Configuring Form Indexing

Form indexing configuration defines pairs of semantic annotations and matching modes (or index levels). Here, semantic annotation values are indexed at the defined matching mode. The matching mode is an arbitrary integer required to access inverted lists (word, level), which gives access to the word positions in all the documents.

Three matching modes have a predefined meaning: 0 is exact, 1 is lowercase, 2 is normalized. The rest is up to the user.

For example, there is a hidden form indexing configuration (NORMALIZE, 2) that defines that the normalizer's NORMALIZE annotations must be indexed at level 2. Then at query time, if normalized is the prefix handler matching mode, these annotations permit access to the index and to look for the requested words.

This task shows you how to:

Use Form indexing for Over-Indexing Acronyms

The form indexing customization helps over-indexing. For example, we want that the query NASA matches occurrences of NASA and N.A.S.A.. That is to say, each time N.A.S.A. appears in a document, we want to over-index it with NASA.

  1. Add an acronym detector in the analysis pipe.
    1. Go to Data Processing > Semantic Processors.
    2. Drag the Acronym Detector in the analysis pipeline.
  2. Add a form indexing (acronym, 2) so that the acronym detector's annotations are indexed at level 2.
    1. Go to Index > Linguistics > Tokenizations > Advanced.
    2. Click Add form.
    3. For Tag, enter acronym and for Matching Mode, enter 2 (normalized).

Since our prefix handler targets matching mode 2, any query word can match any over-indexed value coming from the acronym detector.

Set Weight

To set a distance (or weight) in Form indexing configuration, you may specify an additional Trust level in Index > Linguistics > Tokenizations > Advanced. This attribute ranges from 1 to 100, 100 being the highest and default weight. The query expander uses it to compute a weight for expansion.

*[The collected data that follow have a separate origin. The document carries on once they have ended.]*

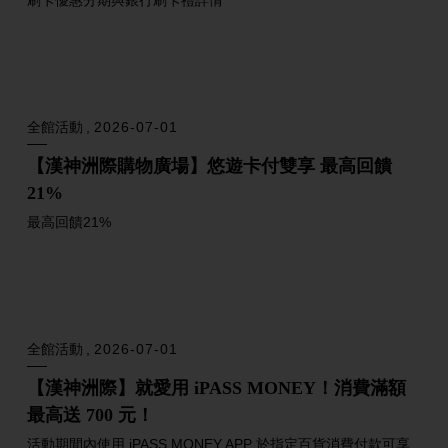
美食探索
2026-07-10
仲夏芒果祭 芒果控集合！
夏天最不能錯過的芒果美食都在這裡！ 漢神洲際購物廣場集結
館內人氣餐飲品牌，推出...
全館活動
2026-07-06
【中獎名單】會員扣點抽島語雙人平日午餐餐券
會員扣1點就抽島語雙人平日午餐餐券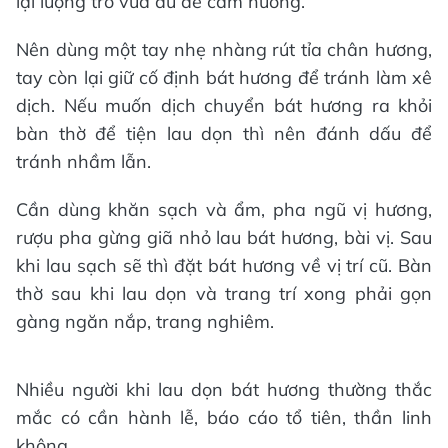
lại lượng tro vừa đủ để cắm hương.
Nên dùng một tay nhẹ nhàng rút tỉa chân hương,
tay còn lại giữ cố định bát hương để tránh làm xê
dịch. Nếu muốn dịch chuyển bát hương ra khỏi
bàn thờ để tiện lau dọn thì nên đánh dấu để
tránh nhầm lẫn.
Cần dùng khăn sạch và ẩm, pha ngũ vị hương,
rượu pha gừng giã nhỏ lau bát hương, bài vị. Sau
khi lau sạch sẽ thì đặt bát hương về vị trí cũ. Bàn
thờ sau khi lau dọn và trang trí xong phải gọn
gàng ngăn nắp, trang nghiêm.
Nhiều người khi lau dọn bát hương thường thắc
mắc có cần hành lễ, báo cáo tổ tiên, thần linh
không.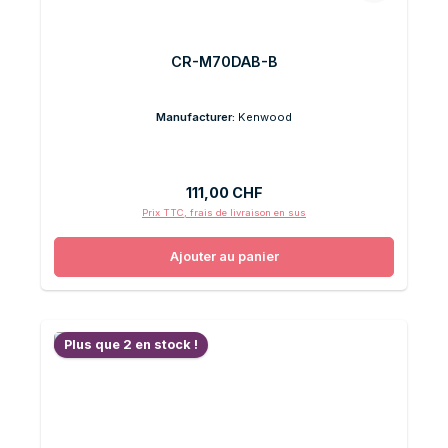
CR-M70DAB-B
Manufacturer:
Kenwood
Prix régulier :
111,00 CHF
Prix TTC, frais de livraison en sus
Ajouter au panier
Plus que 2 en stock !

  1. Let us say that in the Linguistic.xml file, the trustLevel parameter corresponds to a weight of 50.
    <ling:LinguisticConfig version="0" xmlns:bee="exa:exa.bee" xmlns="exa:com.exalead.linguistic.v10" 
    xmlns:config="exa:exa.bee.config">
      <ling:TokenizationConfig name="tok0">
        <ling:StandardTokenizer concatNumAlpha="true" concatAlphaNum="true">
          <ling:BasisTechTokenizationCompatibility languages="en,de,fr,sv,es,it,nl,pt,no,fi,da,bg,ca,cs,el,hr,
    hu,pl,sk,sl,sr"/>
          <ling:GermanDisagglutiner/>
          <ling:DutchDisagglutiner/>
          <ling:NorwegianDisagglutiner/>
          <ling:charOverrides/>
          <ling:patternOverrides>
            <ling:StandardTokenizerOverride toOverride="[[:alnum:]][&amp;][[:alnum:]]" type="token"/>
            <ling:StandardTokenizerOverride toOverride="[[:alnum:]]*[.](?i:net)" type="token"/>
            <ling:StandardTokenizerOverride toOverride="[[:alnum:]]+[+]+" type="token"/>
            <ling:StandardTokenizerOverride toOverride="[[:alnum:]]+#" type="token"/>
          </ling:patternOverrides>
        </ling:StandardTokenizer>
        <ling:JapaneseTokenizer addMorphology="false" addRomanji="true"/>
        <ling:ChineseTokenizer addSimplified="false"/>
        <ling:BasisTechTokenizer language="ko"/>
        <ling:FormIndexingConfig>
          <ling:Form tag="SubTokenizerLowercase" indexKind="1"/>
          <ling:Form tag="SubTokenizerNormalize" indexKind="2"/>
          <ling:Form tag="SubTokenizerConcatLowercase" indexKind="1"/>
          <ling:Form tag="SubTokenizerConcatNormalize" indexKind="2"/>
          <ling:Form tag="cjk" indexKind="2"/>
          <ling:Form tag="lemma" indexKind="3"/>
          <ling:Form tag="jafactorized" indexKind="42"/>
          <ling:Form tag="jaexpanded" indexKind="43"/>
          <ling:Form tag="jaromanji" indexKind="44"/>
          <ling:Form tag="jaradicalfactor" indexKind="45"/>
          <ling:Form tag="jaradicalexpand" indexKind="46"/>
          <ling:Form tag="compound" indexKind="2" trustLevel="50"/>
        </ling:FormIndexingConfig>
        <ling:NormalizerConfig useGermanExceptions="false" disableBasisTechNormalizerForLanguages="ko,zh" 
    useNormalizationExceptions="true" transliteration="true"/>
      </ling:TokenizationConfig>
    </ling:LinguisticConfig>
  2. In the resulting expansion, decompounding has a weight of 0.5 using BasisTech Korean tokenizer:
    http://localhost:10010/search-api/search?q=산악회&l=ko
    
    #query{nbdocs=0, text_relevance.expr="@term.score * @proximity + @b", proximity.maxDistance=1000, 
    term.score=RANK_TFIDF}
    (#or{*.policy=MAX}
    (#alphanum{source="MOT",seqid=0,groupid=0,k=2}(text,"산악회")
     #alphanum{w=0.5,source="MOT",seqid=0,groupid=0,k=2}(text,"산악")
     #alphanum{w=0.5,source="MOT",seqid=0,groupid=0,k=2}(text,"회") ))"